** Task input follows **

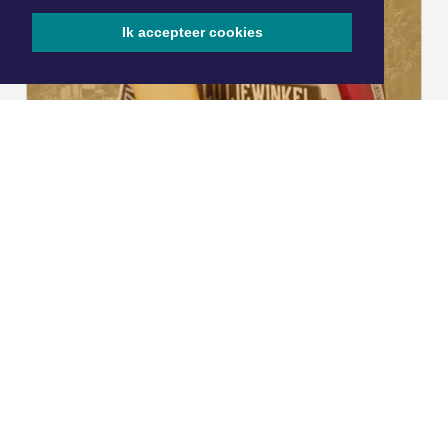
Ik accepteer cookies
|
Nieuws | Sport | Evenementen
Hoofdvestiging:
van Benthuizenlaan 1
1701 BZ Heerhugowaard
072 8200 600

** End of Task input **

Exercise directions: With the pictures omitted, the records above are to be repeated exactly.

Your response:
Ik accepteer cookies
|
Nieuws | Sport | Evenementen
Hoofdvestiging:
van Benthuizenlaan 1
1701 BZ Heerhugowaard
072 8200 600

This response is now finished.